The last preprocessing step consist in clustering the quotations as well as the speakers, this clustering will then be used to create a Recommandation Tool in the context of Brexit. The idea would be to first cluster the quotations and then the speakers such that two quotations/speakers that are in the same cluster are quotations/speakers carries on similar things/ideas. Performing such a task can be done following this pipeline:
1. The first step is to convert sentences into vectors to be able to further perform the clustering. This task can be achieved using the [SentenceTransformer](https://www.sbert.net/docs/usage/semantic_textual_similarity.html) deep neural network. The vector obtained from this operation cab be then concatenated with the other existing features (that would be converted to one hot vectors if necessary).
2. The second step consists in reducing the dimension of the datas before applying the clustering algorithm. This task can be achieved using the [T-stochastic neighbors embeddings](#https://scikit-learn.org/stable/modules/generated/sklearn.manifold.TSNE.html) algorithm or the [Locally Linear Embeddings](https://scikit-learn.org/stable/modules/generated/sklearn.manifold.LocallyLinearEmbedding.html#sklearn.manifold.LocallyLinearEmbedding) algorithm. These two techniques (specially the first one) are efficient non-linear dimensionality reduction methods.
3. The third step is specific to speaker clustering. Indeed the vectorization of quotes as well as the reduction of dimensionality is only applied to quotes. Thus we need to perform an **aggregation** to be able to attribute a vector to each speaker. For each speaker, this aggregation can simply be done by taking the mean of the vectors associated with each of their quotations. 
4. The last step consist in performing the clustering operation. This task can be achieved using [Gaussian Mixture Model](https://scikit-learn.org/stable/modules/mixture.html#mixture) algorithm or  [Spectral Clustering](#https://scikit-learn.org/stable/modules/generated/sklearn.cluster.SpectralClustering.html#sklearn.cluster.SpectralClustering) method.

In [None]:
"""
    User-defined parameters for the task
"""
sentiment_amplification = 1.5 # coefficient of amplification of sentiment, amplification is applied after normalization
normalize_tensor = True # chose whether to normalize the sentence tensor before clustering
nb_clusters = 8   # Number of clusters to be identified

## Step 0: Prepare dataframe for the one-hot vectorization task

In [None]:
def sentiment_to_int(value):
  return int(value == "Positive") - int(value == "Negative")
  
columns_to_drop = ["date","quoteID","qids","phase","probas","urls","date_of_birth","label"]

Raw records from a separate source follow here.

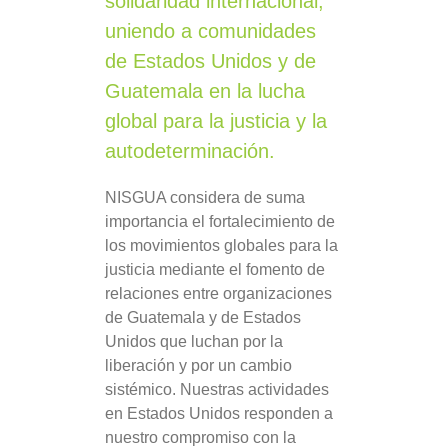
solidaridad internacional,
uniendo a comunidades
de Estados Unidos y de
Guatemala en la lucha
global para la justicia y la
autodeterminación.
NISGUA considera de suma
importancia el fortalecimiento de
los movimientos globales para la
justicia mediante el fomento de
relaciones entre organizaciones
de Guatemala y de Estados
Unidos que luchan por la
liberación y por un cambio
sistémico. Nuestras actividades
en Estados Unidos responden a
nuestro compromiso con la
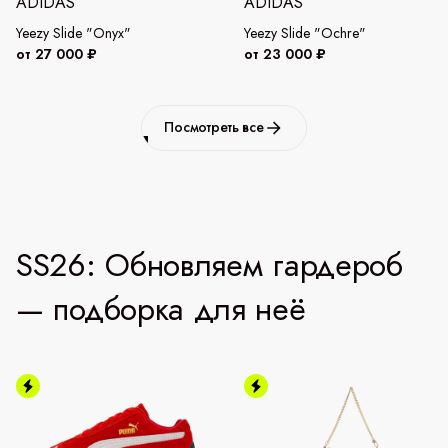
ADIDAS
ADIDAS
Yeezy Slide "Onyx"
Yeezy Slide "Ochre"
от 27 000 ₽
от 23 000 ₽
Посмотреть все
SS26: Обновляем гардероб
— подборка для неё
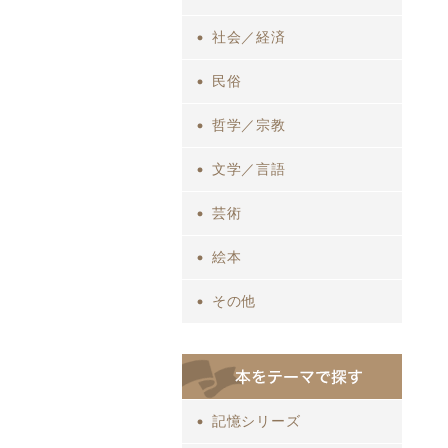
社会／経済
民俗
哲学／宗教
文学／言語
芸術
絵本
その他
記憶シリーズ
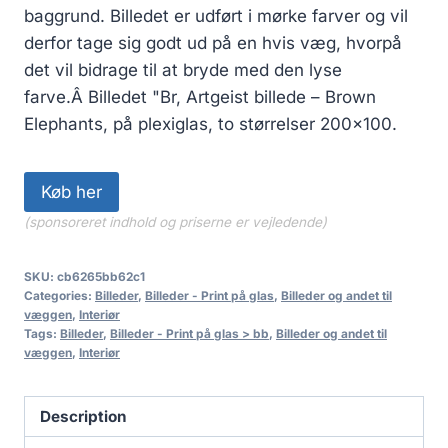
baggrund. Billedet er udført i mørke farver og vil
derfor tage sig godt ud på en hvis væg, hvorpå
det vil bidrage til at bryde med den lyse
farve.Â Billedet "Br, Artgeist billede – Brown
Elephants, på plexiglas, to størrelser 200×100.
Køb her
(sponsoreret indhold og priserne er vejledende)
SKU:
cb6265bb62c1
Categories:
Billeder
,
Billeder - Print på glas
,
Billeder og andet til
væggen
,
Interiør
Tags:
Billeder
,
Billeder - Print på glas > bb
,
Billeder og andet til
væggen
,
Interiør
Description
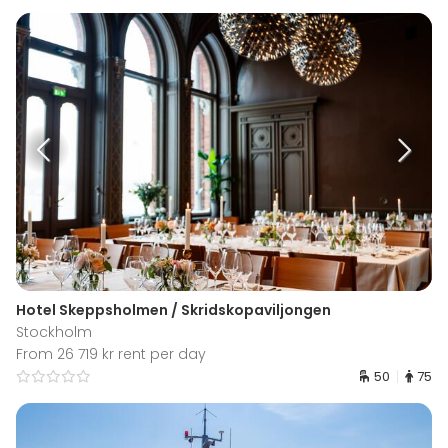
Hotel Skeppsholmen / Skridskopaviljongen
Stockholm
From 26 719 kr rent per day
50
75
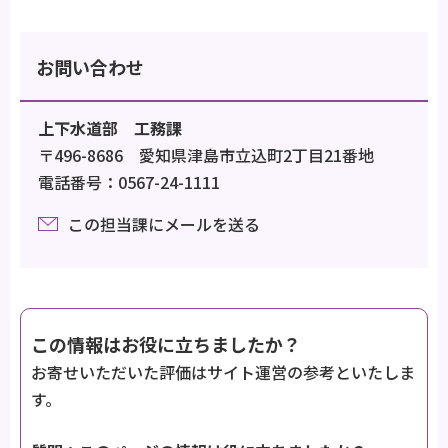
お問い合わせ
上下水道部 工務課
〒496-8686 愛知県津島市立込町2丁目21番地
電話番号：0567-24-1111
この担当課にメールを送る
この情報はお役に立ちましたか？
お寄せいただいた評価はサイト運営の参考といたしま
す。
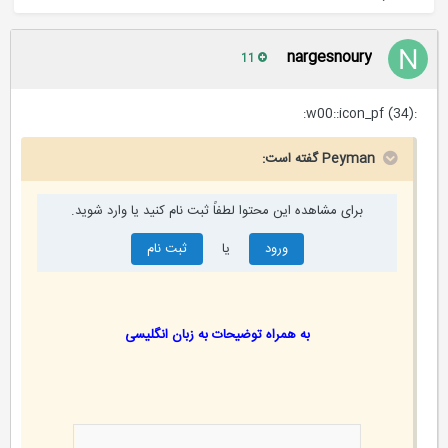
nargesnoury
11
:w00::icon_pf (34):
Peyman گفته است:
برای مشاهده این محتوا لطفاً ثبت نام کنید یا وارد شوید.
ورود
یا
ثبت نام
به همراه توضیحات به زبان انگلیسی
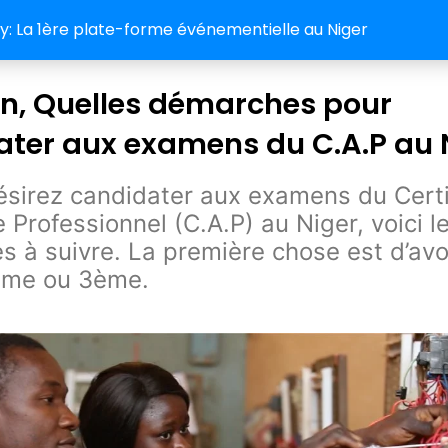
 La 1ère plate-forme événementielle au Niger
n, Quelles démarches pour
ter aux examens du C.A.P au N
ésirez candidater aux examens du Certi
e Professionnel (C.A.P) au Niger, voici l
 à suivre. La première chose est d’avoi
ème ou 3ème.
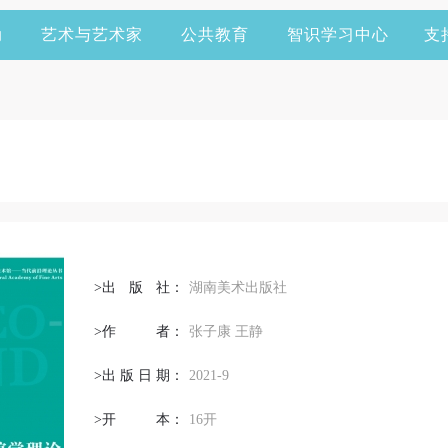
动
艺术与艺术家
公共教育
智识学习中心
支
>出
版
社：
湖南美术出版社
>作
者
：
张子康 王静
>出
版
日
期
：
2021-9
>开
本
：
16开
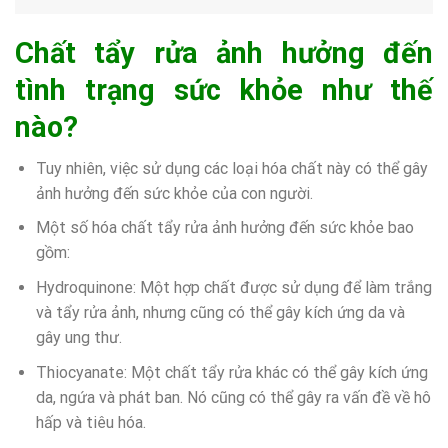
Chất tẩy rửa ảnh hưởng đến
tình trạng sức khỏe như thế
nào?
Tuy nhiên, việc sử dụng các loại hóa chất này có thể gây
ảnh hưởng đến sức khỏe của con người.
Một số hóa chất tẩy rửa ảnh hưởng đến sức khỏe bao
gồm:
Hydroquinone: Một hợp chất được sử dụng để làm trắng
và tẩy rửa ảnh, nhưng cũng có thể gây kích ứng da và
gây ung thư.
Thiocyanate: Một chất tẩy rửa khác có thể gây kích ứng
da, ngứa và phát ban. Nó cũng có thể gây ra vấn đề về hô
hấp và tiêu hóa.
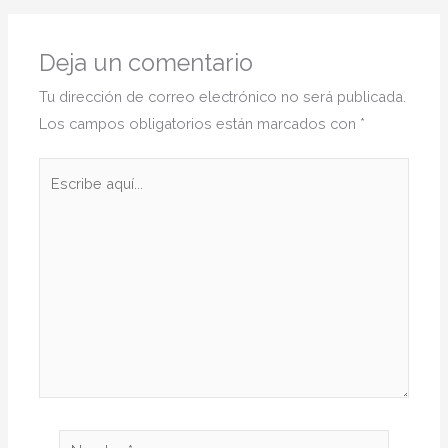
Deja un comentario
Tu dirección de correo electrónico no será publicada.
Los campos obligatorios están marcados con
*
Escribe
aquí...
Nombre*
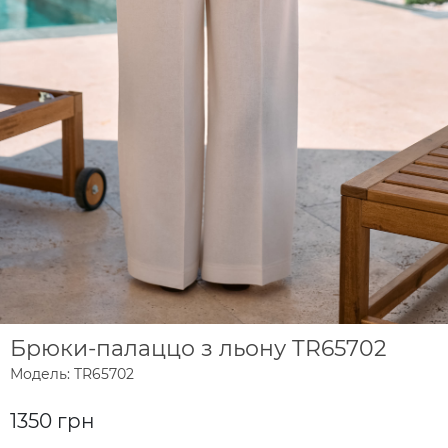
Брюки-палаццо з льону TR65702
Модель: TR65702
1350 грн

# restrict dataframe to the one needed
cluster_df = oneh_quotebank_brexit.drop(columns=columns_to_drop)

print("Is there any na values ?",cluster_df.isna().sum().sum())

<a id='One-hot'></a>

## Step 2: Compose the vectorized dataframe

1. Convert sentiment score into signed integer format: "Positive" = 1, "Negative" = -1, "Neutral" = 0
2. For each column concerning the speaker information, generate a dummy dataframe (see DataFrame.get_dummy)
3. Concatenate along columns all obtained dataframe
4. Average all rows matching the same speaker (which is set as index)
5. Normalize dataset by row and amplify sentiment_score

In [None]:
"""
    Compose a vectorized dataframe
"""

quotes_df = pd.read_csv("Brexit_datas/vector_quotes.csv.gz",compression="gzip").drop(columns="speaker")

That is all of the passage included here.